Un atto del Comune di Parma, il Calmiero della Carne Porcina Salata… del 9 aprile 1805(10), non lascia dubbio alcuno sull’esistenza del Culatello inteso nell’accezione moderna. Basta scorrere l’elenco delle carni per accorgersi che il suo valore è il più elevato: 48 soldi per libbra; inoltre dal confronto con gli altri prodotti emerge che si tratta di un salume quasi completamente magro. Il Salame magro, che costava quasi il doppio in passato, ha ora il medesimo valore dei Culatelli investiti, le altre carni valgono un quinto in meno, i Prosciutti circa due quinti in meno, Gole, Pancette e Songia solo la metà. E’ una conferma del Calmiere del 3 aprile 1776 pubblicato da Enrico Dall’Olio.

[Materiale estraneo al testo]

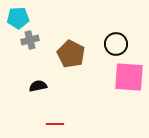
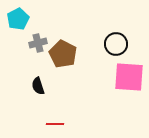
cyan pentagon: moved 1 px down; rotated 25 degrees counterclockwise
gray cross: moved 8 px right, 3 px down
brown pentagon: moved 8 px left
black semicircle: rotated 96 degrees counterclockwise
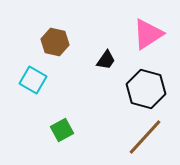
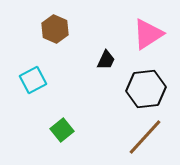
brown hexagon: moved 13 px up; rotated 12 degrees clockwise
black trapezoid: rotated 10 degrees counterclockwise
cyan square: rotated 32 degrees clockwise
black hexagon: rotated 21 degrees counterclockwise
green square: rotated 10 degrees counterclockwise
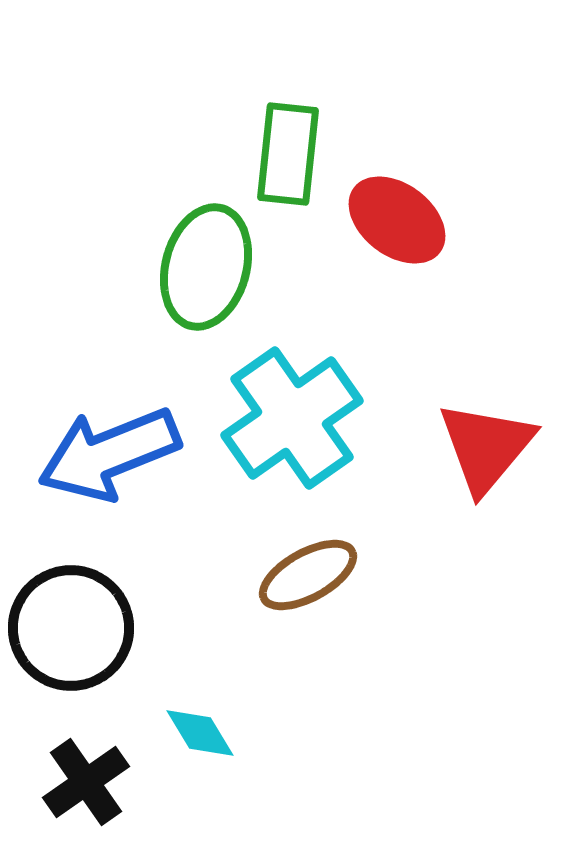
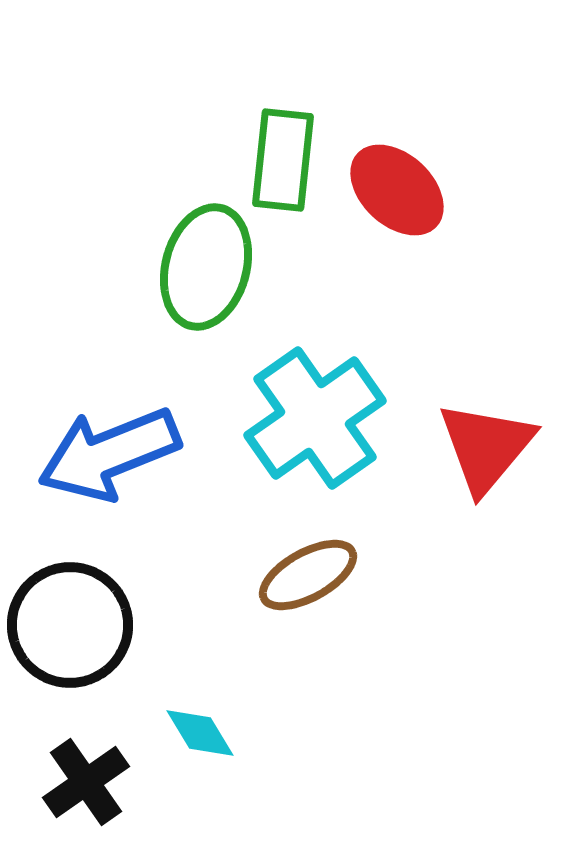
green rectangle: moved 5 px left, 6 px down
red ellipse: moved 30 px up; rotated 6 degrees clockwise
cyan cross: moved 23 px right
black circle: moved 1 px left, 3 px up
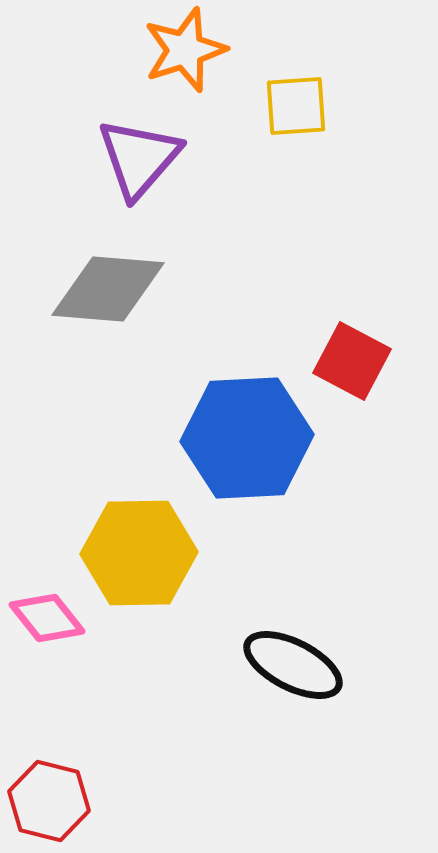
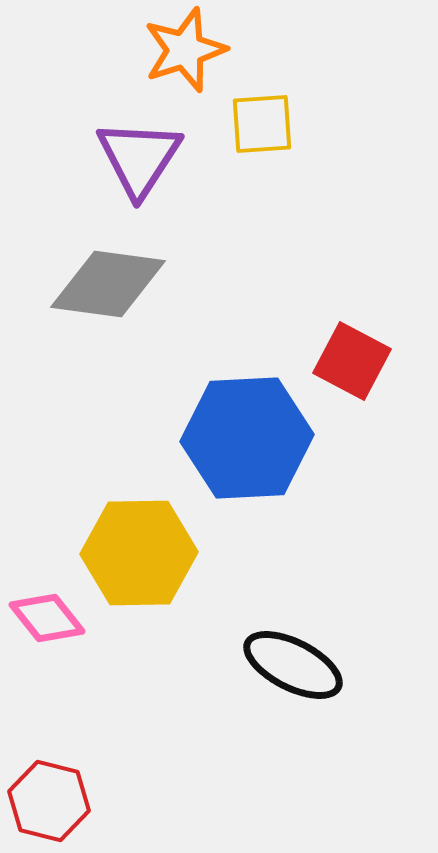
yellow square: moved 34 px left, 18 px down
purple triangle: rotated 8 degrees counterclockwise
gray diamond: moved 5 px up; rotated 3 degrees clockwise
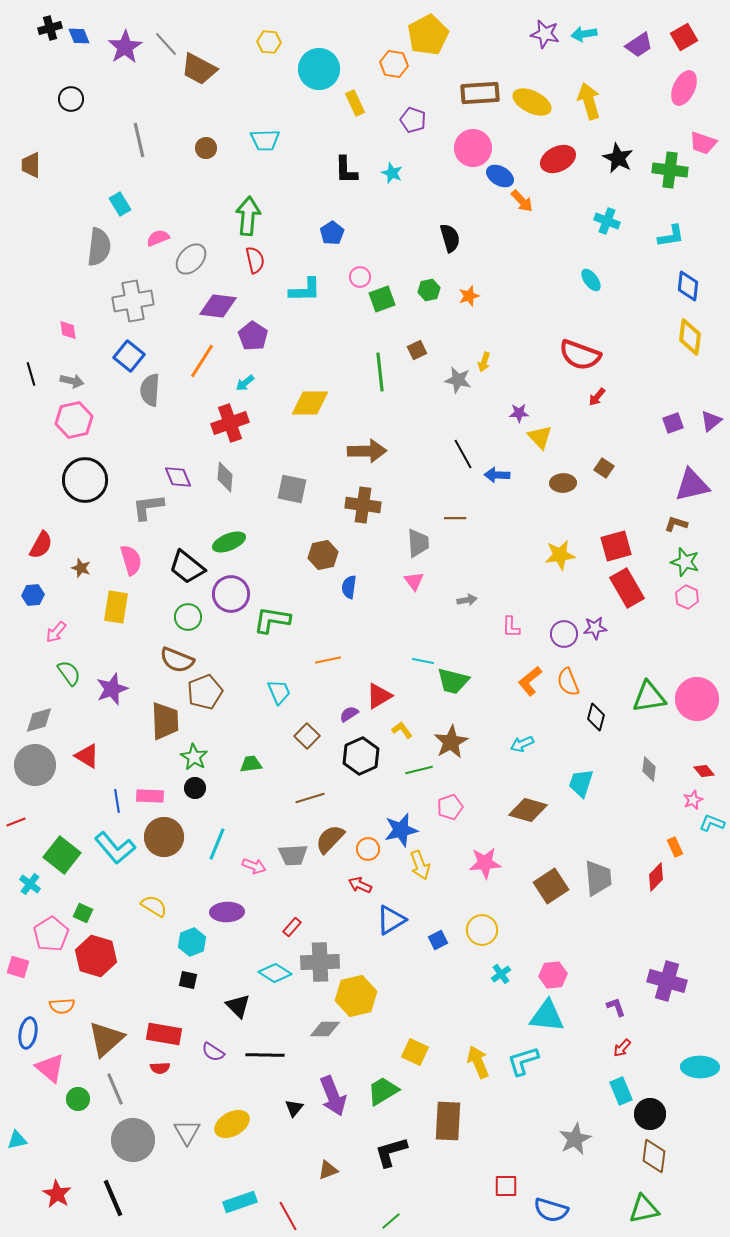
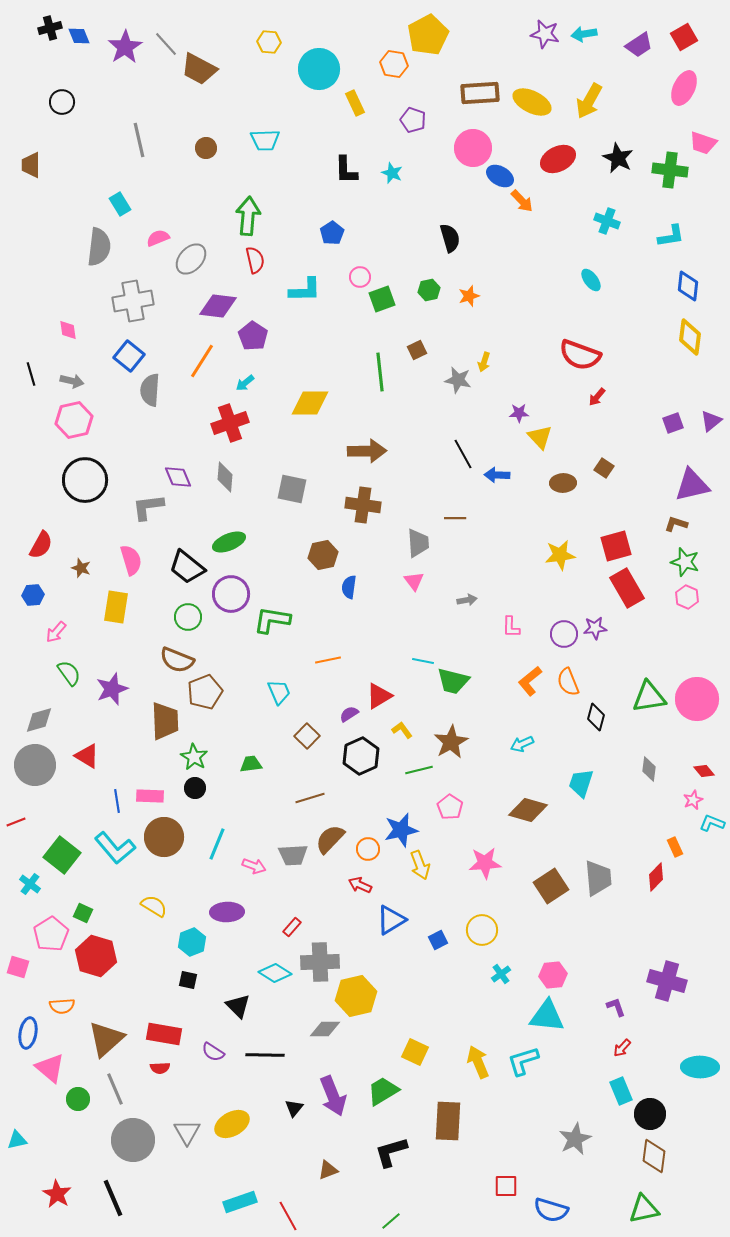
black circle at (71, 99): moved 9 px left, 3 px down
yellow arrow at (589, 101): rotated 135 degrees counterclockwise
pink pentagon at (450, 807): rotated 20 degrees counterclockwise
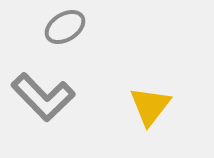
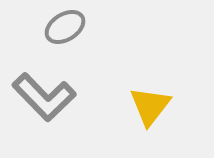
gray L-shape: moved 1 px right
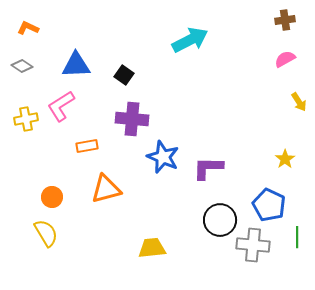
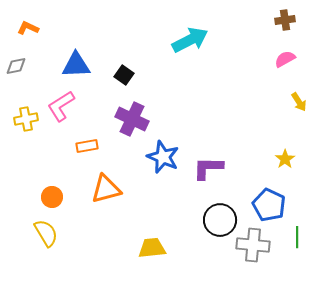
gray diamond: moved 6 px left; rotated 45 degrees counterclockwise
purple cross: rotated 20 degrees clockwise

Una volta conseguito il pieno riconoscimento del proprio valore come prodotto gastronomico, il Culatello perderà la qualifica di investitura e risulterà fra i termini registrati dai vocabolari, grazie anche ad alcune prestigiose mediazioni: la prima, del 1818, è dovuta al poeta dialettale parmigiano Giuseppe Callegari, che in una sua novella cita due specialità parmensi fra quelle ammannite in Paradiso: la Bomba di riso e il Culatello; l’altra proviene dal carteggio fra lo scultore Renato Brozzi, di Traversatolo (Parma), e Gabriele d’Annunzio. Il Brozzi conosceva bene questa prelibata investitura e riforniva volentieri il poeta che, da avido ghiottone, considerava il Culatello una vera panacèa.

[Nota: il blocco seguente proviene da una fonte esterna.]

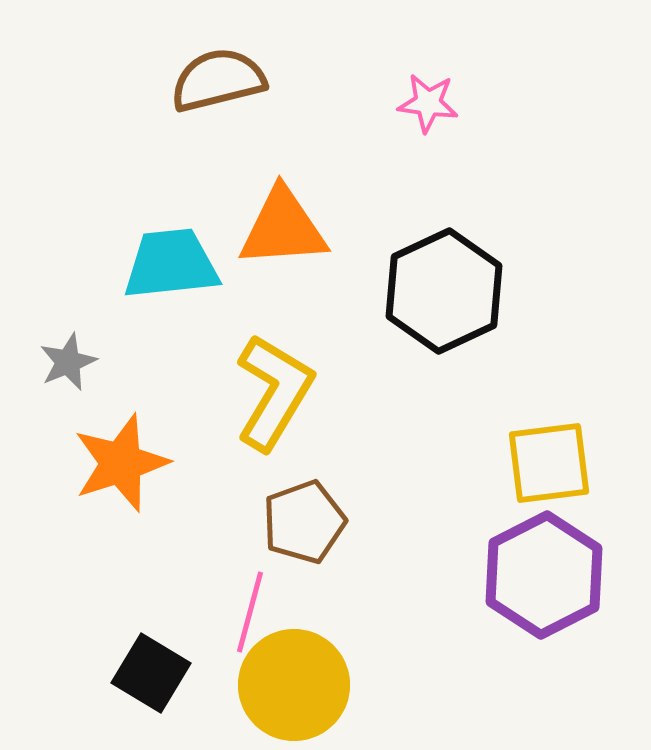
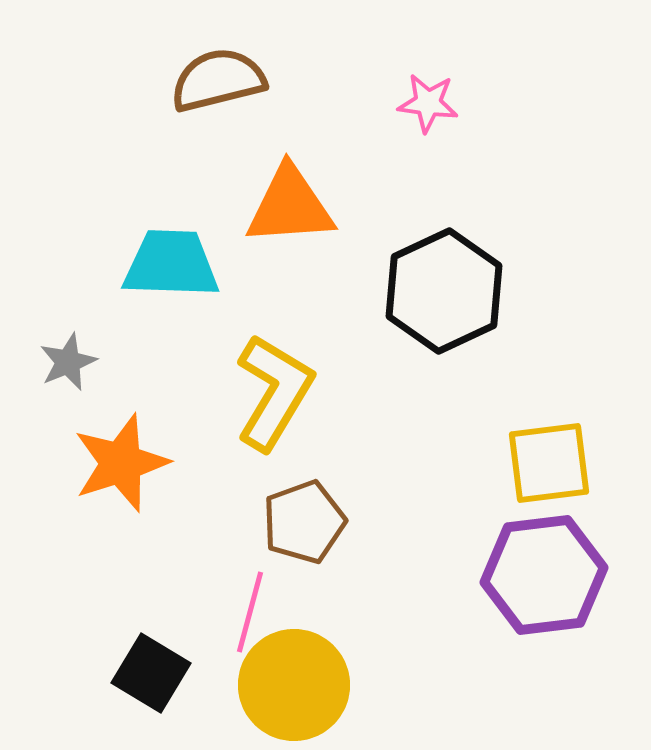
orange triangle: moved 7 px right, 22 px up
cyan trapezoid: rotated 8 degrees clockwise
purple hexagon: rotated 20 degrees clockwise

Se il Culatello affonda le sue radici nella memoria storica della cultura contadina, è proprio in questa zona che raggiunge la sua perfezione: nei casolari della Bassa, dove la tradizione mantiene viva la qualità di un cibo inimitabile, degno delle mense più raffinate, e dove è ancora possibile rivivere l’immagine della figura femminile che mostra le investiture di Parma rappresentate dal Mitelli oltre 300 anni fa.